(Records provided begins)

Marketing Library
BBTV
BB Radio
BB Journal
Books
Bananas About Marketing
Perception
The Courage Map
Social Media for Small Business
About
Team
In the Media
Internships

(Records provided ends)

Action item: Could you copy each line from the listing that has the word "Media" in it?

Result of this exercise:
Social Media for Small Business
In the Media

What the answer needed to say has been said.